Dan opeens duiken er weer koeien op, groeit er huizenhoog mais en is er kinderleven rondom de boerderijen. Udenhout in zicht. Maar net voor we de bebouwing bereiken, duiken we voor de laatste keer De Brand in en lopen in alle stilte terug naar het beginpunt, kasteel Strijdhoef. Tijd voor een ijskoude pils op een keileuk terras in Udenhout.

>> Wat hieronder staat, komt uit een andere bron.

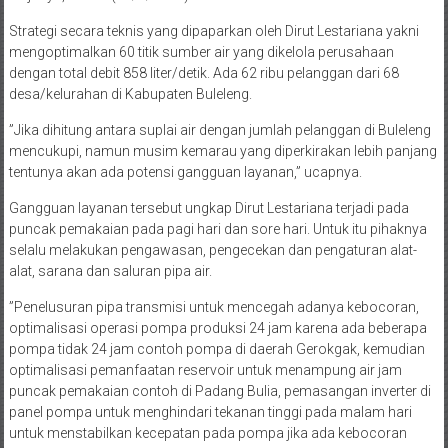
Strategi secara teknis yang dipaparkan oleh Dirut Lestariana yakni
mengoptimalkan 60 titik sumber air yang dikelola perusahaan
dengan total debit 858 liter/detik. Ada 62 ribu pelanggan dari 68
desa/kelurahan di Kabupaten Buleleng.
”Jika dihitung antara suplai air dengan jumlah pelanggan di Buleleng
mencukupi, namun musim kemarau yang diperkirakan lebih panjang
tentunya akan ada potensi gangguan layanan,” ucapnya.
Gangguan layanan tersebut ungkap Dirut Lestariana terjadi pada
puncak pemakaian pada pagi hari dan sore hari. Untuk itu pihaknya
selalu melakukan pengawasan, pengecekan dan pengaturan alat-
alat, sarana dan saluran pipa air.
”Penelusuran pipa transmisi untuk mencegah adanya kebocoran,
optimalisasi operasi pompa produksi 24 jam karena ada beberapa
pompa tidak 24 jam contoh pompa di daerah Gerokgak, kemudian
optimalisasi pemanfaatan reservoir untuk menampung air jam
puncak pemakaian contoh di Padang Bulia, pemasangan inverter di
panel pompa untuk menghindari tekanan tinggi pada malam hari
untuk menstabilkan kecepatan pada pompa jika ada kebocoran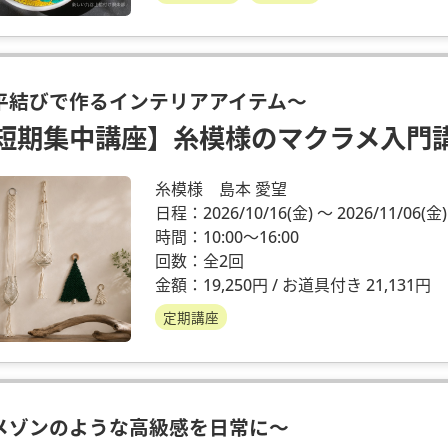
平結びで作るインテリアアイテム～
短期集中講座】糸模様のマクラメ入門
糸模様 島本 愛望
日程：2026/10/16
(金)
～ 2026/11/06
(金)
時間：10:00～16:00
回数：全2回
金額：19,250円 / お道具付き 21,131円
定期講座
メゾンのような高級感を日常に～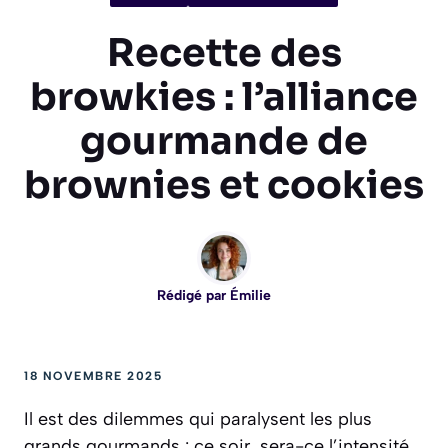
Recette des
browkies : l’alliance
gourmande de
brownies et cookies
Rédigé par
Émilie
18 NOVEMBRE 2025
Il est des dilemmes qui paralysent les plus
grands gourmands : ce soir, sera-ce l’intensité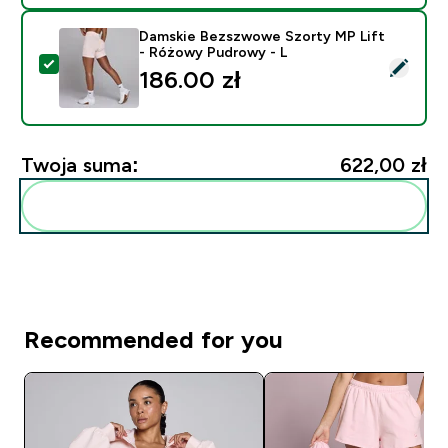
Damskie Bezszwowe Szorty MP Lift
- Różowy Pudrowy - L
Wybierz ten produkt - Damskie Bezszwowe Szorty MP
186.00 zł‎
Twoja suma:
622,00 zł‎
Dodaj do swojej rutyny
Recommended for you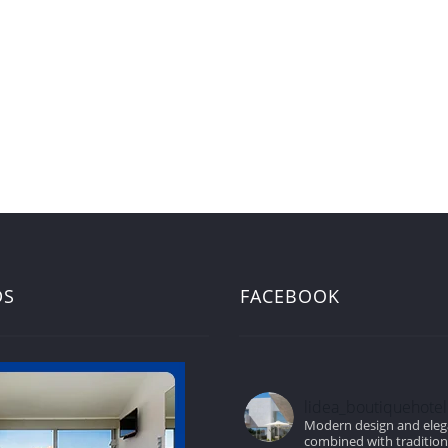
DS
FACEBOOK
lidea_boutiquehotel
Modern design and ele
combined with traditio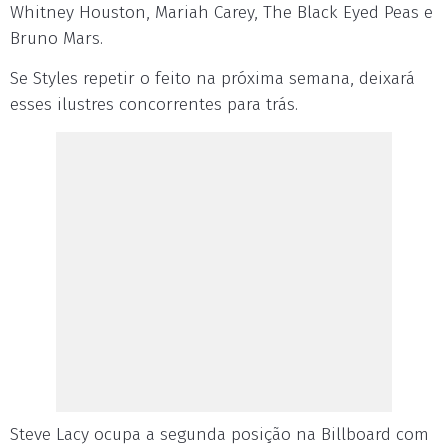
Whitney Houston, Mariah Carey, The Black Eyed Peas e
Bruno Mars.
Se Styles repetir o feito na próxima semana, deixará
esses ilustres concorrentes para trás.
Steve Lacy ocupa a segunda posição na Billboard com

Praktisch: Het Groene Woud
Het Groene Woud is een gebied van 35.000 hectare (350 km2) groot, gelegen tussen de stedendriehoek Eindhoven, Tilburg en Den Bosch. Het hart van het Groene Woud bestaat uit 7.500 hectare natuur: bossen, heide, vennen, natte gronden, waterlopen (o.a Dommel en Beerze), moerassen en agrarisch populierenlandschap (peppels genoemd in Brabant!). Sinds 2005 is het gebied een Nationaal Landschap. De naam Het Groene Woud is een verzonnen naam en afkomstig van het bekende, oer-Brabantse café 'Het Groene Woud' in Liempde. Daar werd de eerste vergadering over de inrichting van dit gebied gehouden.
Het Groene Woud kent anno 2020 21 natuurgebieden, waaronder de Drunense Duinen, Kampina en de Oisterwijkse Vennen. Het natuurgebied De Brand maakt weer deel uit van de Loonse en Drunense Duinen.
Georganiseerd?
Deze wandeling is onderdeel van de vierdaagse SNP-groepsreis ‘Natuurparels van het Brabantse Land’. Naast een dag wandelen door de Drunense Duinen en De Brand, staan er ook wandelingen op het programma in Kampina, de Oisterwijkse Vennen en Landgoed de Baest.